## What you should do
Output the entries that follow character for character. Leave every image out.

/---

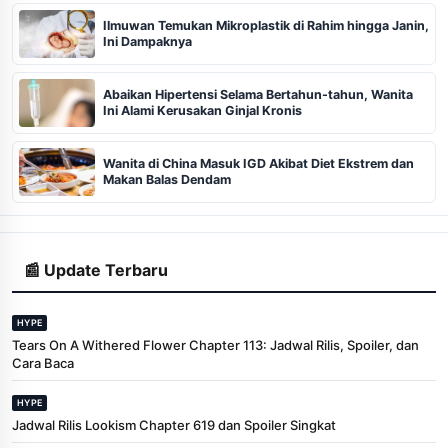
Ilmuwan Temukan Mikroplastik di Rahim hingga Janin,
Ini Dampaknya
Abaikan Hipertensi Selama Bertahun-tahun, Wanita
Ini Alami Kerusakan Ginjal Kronis
Wanita di China Masuk IGD Akibat Diet Ekstrem dan
Makan Balas Dendam
📰 Update Terbaru
HYPE
Tears On A Withered Flower Chapter 113: Jadwal Rilis, Spoiler, dan
Cara Baca
HYPE
Jadwal Rilis Lookism Chapter 619 dan Spoiler Singkat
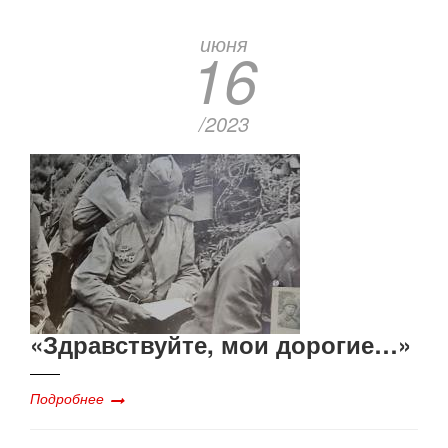
июня
16
/2023
«Здравствуйте, мои дорогие…»
Подробнее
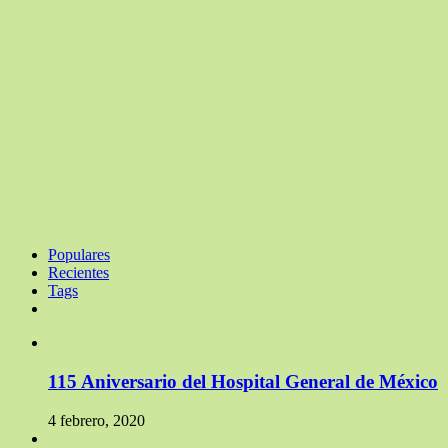
Populares
Recientes
Tags
115 Aniversario del Hospital General de México
4 febrero, 2020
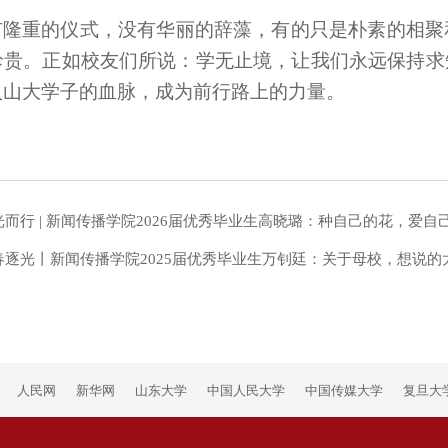
有隆重的仪式，没有华丽的辞藻，有的只是朴素的相聚
珍贵。正如校友们所说：学无止境，让我们永远保持求
入山大学子的血脉，成为前行路上的力量。
光而行 | 新闻传播学院2026届优秀毕业生高晓璐：种自己的花，爱自
逐光丨新闻传播学院2025届优秀毕业生万钊廷：关于母校，想说的太多..
人民网
新华网
山东大学
中国人民大学
中国传媒大学
复旦大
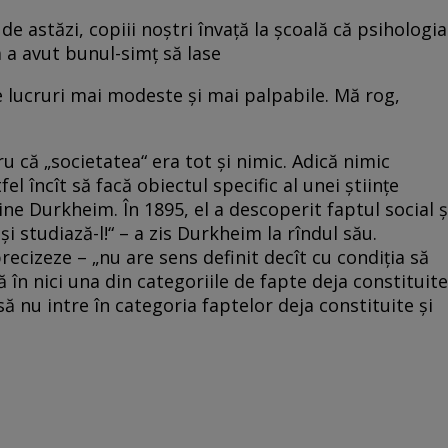
a de astăzi, copiii noştri învaţă la şcoală că psihologia
a a avut bunul-simţ să lase
e lucruri mai modeste şi mai palpabile. Mă rog,
u că „societatea“ era tot şi nimic. Adică nimic
el încît să facă obiectul specific al unei ştiinţe
ne Durkheim. În 1895, el a descoperit faptul social ş
-l şi studiază-l!“ – a zis Durkheim la rîndul său.
recizeze – „nu are sens definit decît cu condiţia să
în nici una din categoriile de fapte deja constituite
să nu intre în categoria faptelor deja constituite şi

\---

## Response to the exercise
Ilmuwan Temukan Mikroplastik di Rahim hingga Janin,
Ini Dampaknya
Abaikan Hipertensi Selama Bertahun-tahun, Wanita
Ini Alami Kerusakan Ginjal Kronis
Wanita di China Masuk IGD Akibat Diet Ekstrem dan
Makan Balas Dendam
📰 Update Terbaru
HYPE
Tears On A Withered Flower Chapter 113: Jadwal Rilis, Spoiler, dan
Cara Baca
HYPE
Jadwal Rilis Lookism Chapter 619 dan Spoiler Singkat
июня
16
/2023
«Здравствуйте, мои дорогие…»
Подробнее
Populares
Recientes
Tags
115 Aniversario del Hospital General de México
4 febrero, 2020
有隆重的仪式，没有华丽的辞藻，有的只是朴素的相聚
珍贵。正如校友们所说：学无止境，让我们永远保持求
入山大学子的血脉，成为前行路上的力量。
光而行 | 新闻传播学院2026届优秀毕业生高晓璐：种自己的花，爱自
逐光丨新闻传播学院2025届优秀毕业生万钊廷：关于母校，想说的太多..
人民网
新华网
山东大学
中国人民大学
中国传媒大学
复旦大
a de astăzi, copiii noştri învaţă la şcoală că psihologia
a a avut bunul-simţ să lase
e lucruri mai modeste şi mai palpabile. Mă rog,
u că „societatea“ era tot şi nimic. Adică nimic
el încît să facă obiectul specific al unei ştiinţe
ne Durkheim. În 1895, el a descoperit faptul social ş
-l şi studiază-l!“ – a zis Durkheim la rîndul său.
recizeze – „nu are sens definit decît cu condiţia să
în nici una din categoriile de fapte deja constituite
să nu intre în categoria faptelor deja constituite şi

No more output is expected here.